• **WHAT YOU SHOULD DO**:
Where the string "produktov" appears in a line of the material below, copy that line.

• **DATA PROVIDED**:

☆ ☆ ☆ ☆ ☆ ☆ ☆

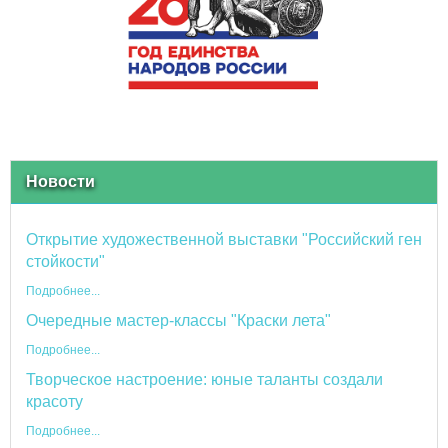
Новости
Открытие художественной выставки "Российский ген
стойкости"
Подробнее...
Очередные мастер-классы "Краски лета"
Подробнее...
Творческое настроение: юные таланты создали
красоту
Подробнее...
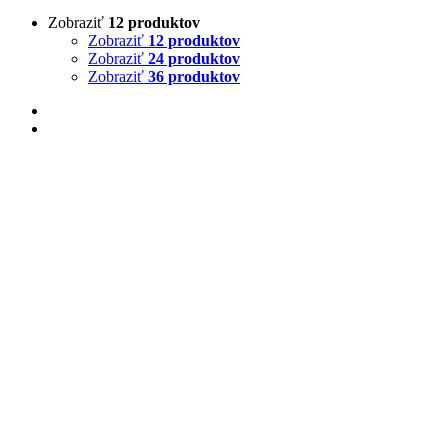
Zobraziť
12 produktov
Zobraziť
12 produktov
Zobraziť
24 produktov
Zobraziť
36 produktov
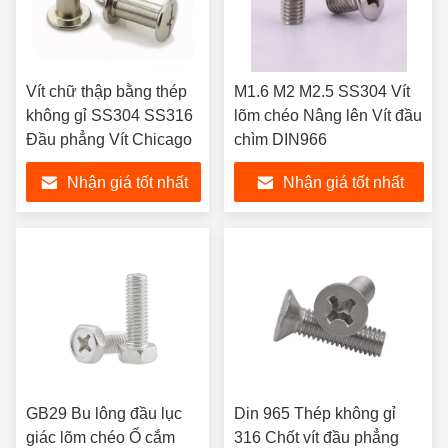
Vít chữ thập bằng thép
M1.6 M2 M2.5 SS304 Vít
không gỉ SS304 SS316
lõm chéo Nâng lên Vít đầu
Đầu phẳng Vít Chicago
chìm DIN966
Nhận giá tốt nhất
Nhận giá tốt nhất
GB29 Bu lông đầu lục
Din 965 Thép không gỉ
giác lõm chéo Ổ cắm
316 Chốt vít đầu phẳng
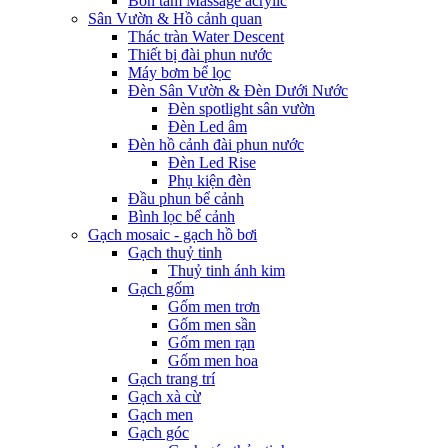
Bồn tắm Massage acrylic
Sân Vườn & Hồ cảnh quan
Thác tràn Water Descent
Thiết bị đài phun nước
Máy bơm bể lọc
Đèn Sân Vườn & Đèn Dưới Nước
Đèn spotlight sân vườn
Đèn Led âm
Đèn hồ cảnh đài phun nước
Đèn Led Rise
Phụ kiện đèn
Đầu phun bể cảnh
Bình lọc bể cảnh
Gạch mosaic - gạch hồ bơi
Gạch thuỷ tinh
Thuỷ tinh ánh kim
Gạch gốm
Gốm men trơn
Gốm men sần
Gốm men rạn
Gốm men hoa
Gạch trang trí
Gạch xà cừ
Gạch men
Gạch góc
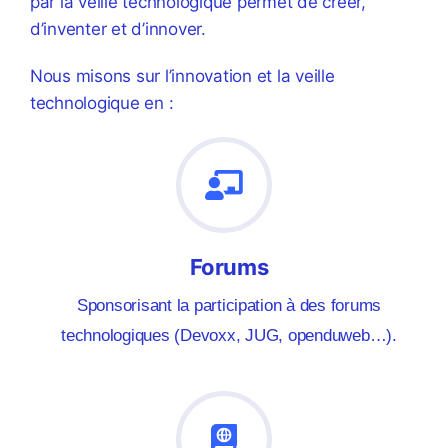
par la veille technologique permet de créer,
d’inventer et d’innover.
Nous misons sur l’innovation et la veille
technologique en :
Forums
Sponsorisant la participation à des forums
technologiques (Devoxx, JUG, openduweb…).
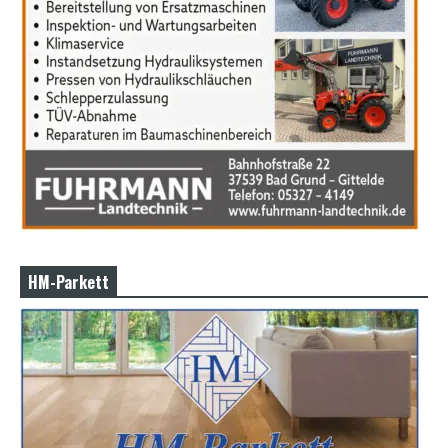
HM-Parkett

☆ ☆ ☆ ☆ ☆ ☆ ☆

• **ANSWER BELOW**:
12 produktov
12 produktov
24 produktov
36 produktov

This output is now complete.